Friday, October 10, 2008

On the Current Economic Crisis - A Rant

So here we are, at the end of America's Second Gilded Age - an age when capital ran riot, when we were repeatedly assured that business could govern itself without any need for regulatory oversight, when the stock market could only go up, when banks felt no need to capitalize their risks, when corporate executives were heroes and government was Them, not Us. And it worked out about as well is it did the first time.

The regulatory safeguards put in place during the Depression were put there not to cripple the economy but to save it. They were put there because letting business police itself is like letting alcoholics run liquor stores - they cannot resist consuming all the goods for themselves instead of making them available to the public, as they were supposed to do. And really, why is this a surprise? Businesses exist to make money. Period. They do not exist to serve the public benefit. They do not exist to do social good. They do not exist to help their workers. They do not exist to do anything except line the pockets of the people running them. You can't expect them to do anything else, because they won't. And whose fault is it when we leave them in charge anyway? Of course they're going to do what they do - that's what they do. It's our fault for knowing this in advance and letting them do it anyway. It's our fault for believing their lies and their posturing while they do what they have always done. If you put a fox in charge of the chickens, it isn't the fox's fault if the chickens disappear - it's yours for being stupid enough to believe the fox's protestations of good intent in the first place.

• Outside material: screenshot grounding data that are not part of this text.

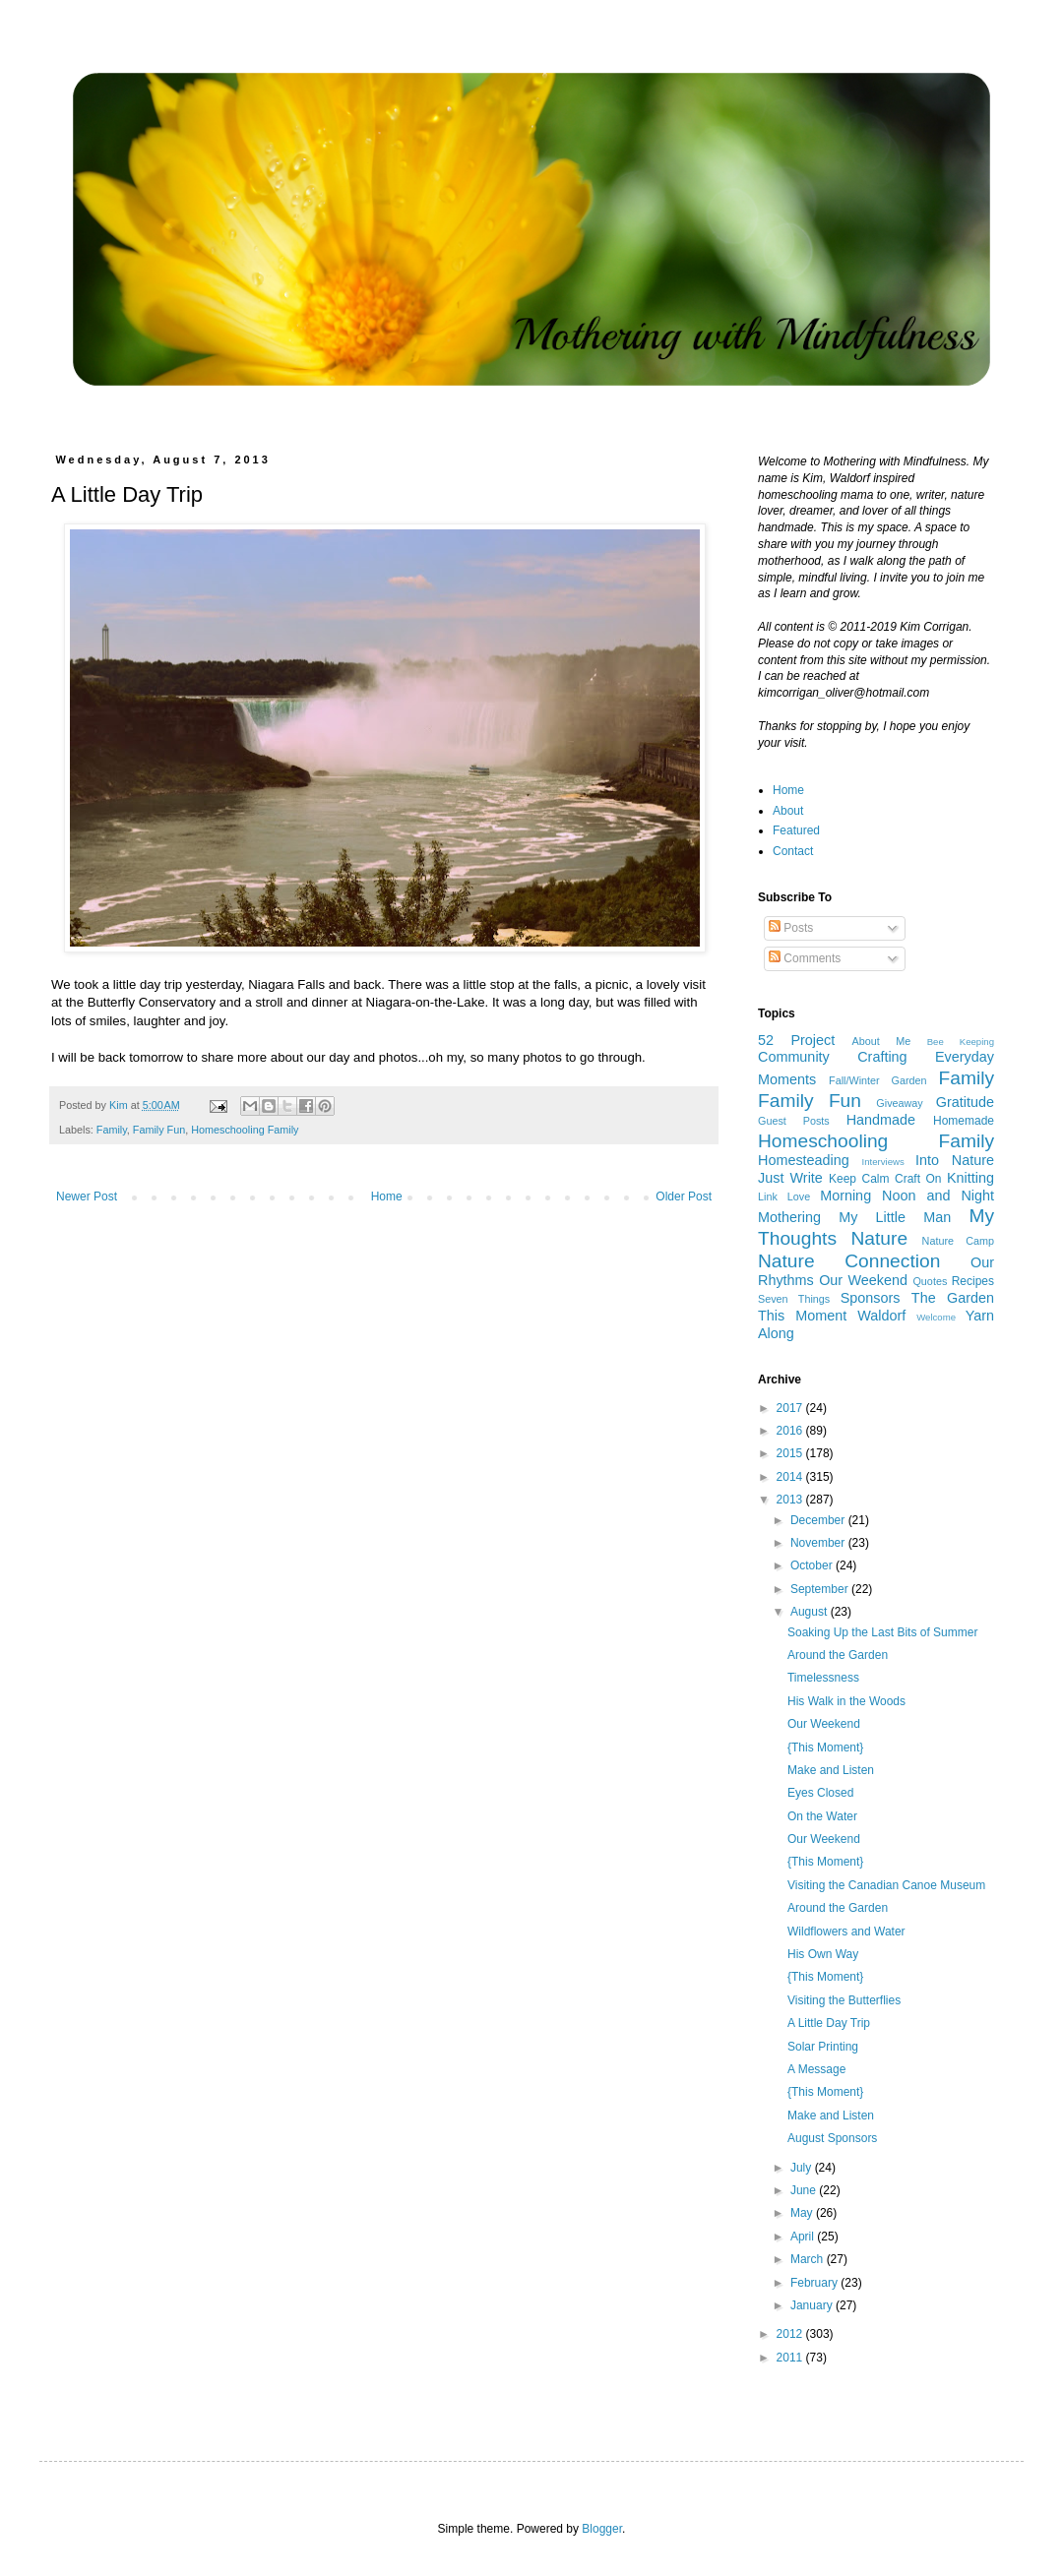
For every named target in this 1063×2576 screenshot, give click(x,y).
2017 (791, 1408)
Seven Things (794, 1299)
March (808, 2259)
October (813, 1565)
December (819, 1520)
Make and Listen (830, 1770)
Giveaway (899, 1103)
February (815, 2283)
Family (111, 1129)
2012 (791, 2334)
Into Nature (954, 1160)
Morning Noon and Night (907, 1195)
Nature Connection (849, 1261)
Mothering (789, 1217)
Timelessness (823, 1678)
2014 (791, 1477)
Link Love (784, 1196)
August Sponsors (832, 2138)
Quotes (929, 1281)
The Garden (952, 1298)
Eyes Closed (820, 1793)
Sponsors (871, 1298)
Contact (793, 851)
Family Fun (159, 1129)
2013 (791, 1499)
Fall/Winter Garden (878, 1080)
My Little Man (895, 1217)
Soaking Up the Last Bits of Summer (882, 1632)
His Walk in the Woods (846, 1701)
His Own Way (822, 1954)
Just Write (790, 1178)
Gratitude (965, 1102)
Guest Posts (794, 1121)
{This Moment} (825, 1747)
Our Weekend (863, 1280)
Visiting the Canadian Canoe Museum (886, 1885)
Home (387, 1196)
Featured (796, 830)
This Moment (802, 1315)
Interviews (883, 1161)
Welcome (936, 1317)
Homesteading (803, 1160)
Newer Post (86, 1196)
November (819, 1543)
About (788, 811)
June (804, 2190)
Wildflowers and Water (846, 1931)
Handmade (880, 1120)
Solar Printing (822, 2047)
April (803, 2236)
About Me (881, 1041)
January (813, 2305)
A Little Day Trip (828, 2023)
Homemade (963, 1121)
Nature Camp (958, 1241)
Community (794, 1057)
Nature (879, 1238)
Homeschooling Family (244, 1129)
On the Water (822, 1816)
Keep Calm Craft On (885, 1179)
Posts (791, 928)
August (810, 1612)
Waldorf (881, 1315)
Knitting (970, 1178)
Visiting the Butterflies (844, 2000)
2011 (791, 2357)
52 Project (796, 1040)
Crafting (882, 1057)
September (820, 1589)
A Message (816, 2069)
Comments (805, 958)
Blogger (602, 2529)
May (803, 2213)
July (802, 2168)
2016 (791, 1431)
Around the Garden (837, 1655)
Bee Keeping (960, 1041)
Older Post (684, 1196)
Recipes (973, 1281)
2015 (791, 1453)
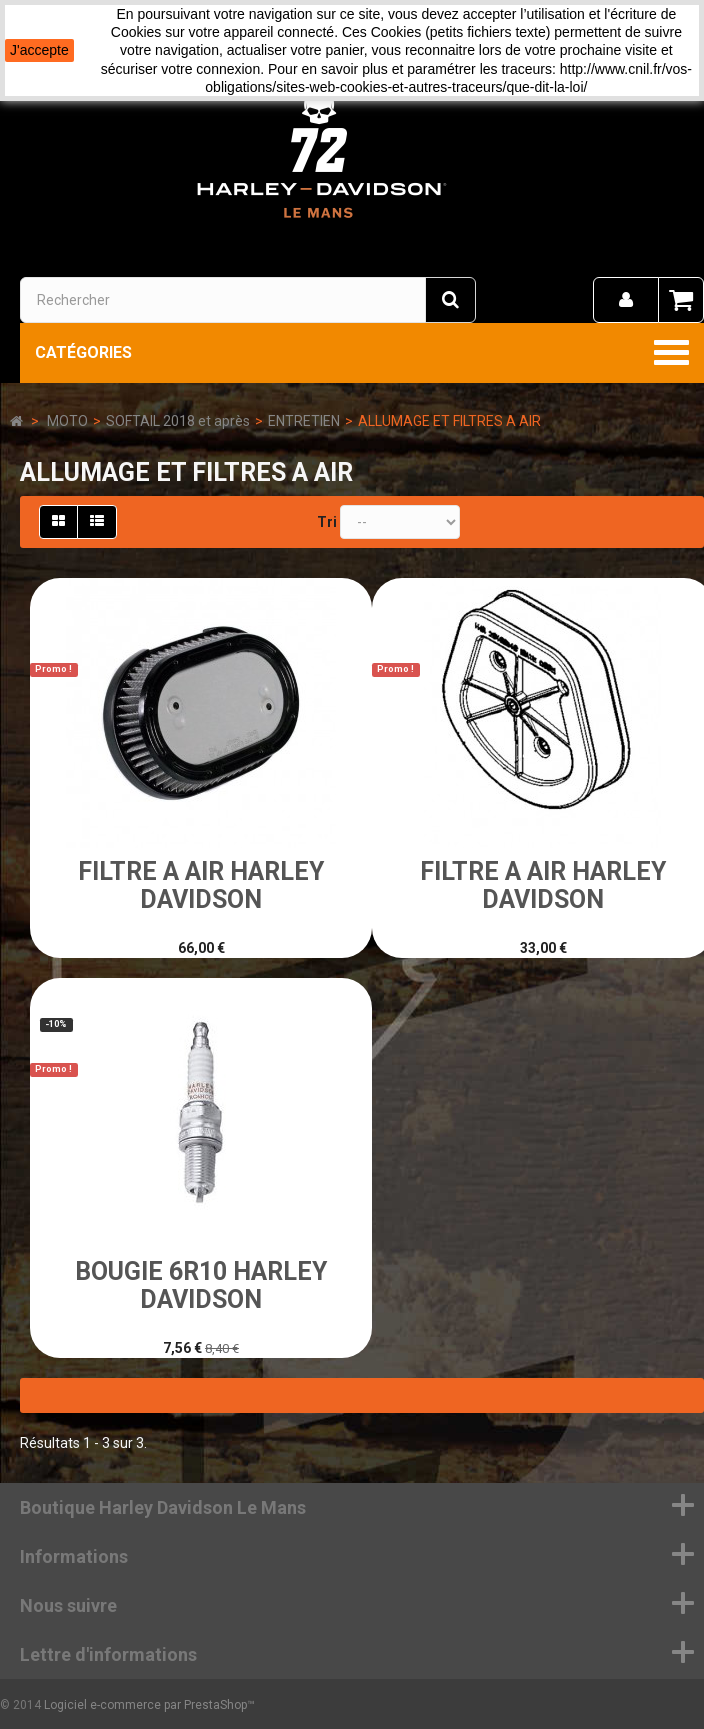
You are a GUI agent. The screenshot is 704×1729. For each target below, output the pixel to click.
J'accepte (39, 50)
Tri (327, 522)
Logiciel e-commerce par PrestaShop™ (149, 1705)
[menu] (626, 300)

Not that our corporate culture lacks for apologists. No, all along the conservative spectrum are people who stubbornly insist that this is not their fault, that this is somehow the fault of government, or "liberals", or El Nino, or some such. No, they say, the Free Market is infallible and must not be meddled with. Nonsense.

It took less than a decade to get from the repeal of the Glass-Steagall Act to the collapse of the financial system. The federal government will once again have to bail out corporations from their own greed and stupidity, lest the entire house of cards come crashing down, only this time we're not the largest creditor nation on earth but the largest debtor nation on earth. We've cut taxes on the wealthy, destroyed the middle-class and spent billions on illegal wars, and there isn't much left to work with to solve the new crisis. The US government is now the largest holder of mortgages on earth. It will own the nations' banking system before all is said and done, a reversal of 175 years of American history. And if we are lucky, it will only take generations to undo the damage done to the nation by years of untrammeled conservative economic dominance.

My children will be paying for the arrogance and incompetence of the current administration - the people who brought you Iraq; the people who brought you the international embarrassment that was their "response" to Hurricane Katrina; the people who turned the biggest budgetary surplus in human history into the biggest deficit in just two years, even without counting any of the wars; the people who insist that they are the best guarantors of national security despite the fact that the worst terrorist attack in American history happened on their watch when they were manifestly unprepared for it and whose subsequent efforts have only chipped away at the fabric of American liberty without increasing security one iota; and the people directly responsible for the current meltdown of the largest economy on earth - for the rest of their lives, and so will their children. I find it morally offensive that such people represent my country. I find it incomprehensible that there are millions of Americans who want four more years of it.

Government is Us, people. We are Them. And the public interest had better have someone to guard it soon, or there will be no interest left to guard. It took decades for Americans to reign in capital the first time, and but for the Depression it might not have happened at all. Capital doesn't need to be abolished - it isn't evil. But neither is it good. It is what it is, and whether it hurts us or helps us depends entirely on the use to which it is put and the constraints that are placed against its predatory nature. The world needs predators. It also needs protection from them. We've fallen down on the job with that last part, and the results have been predictable.

I'm not sure where this is going, but it needed to be said. Or at least I needed to say it. That's not quite the same thing, but it will do for now.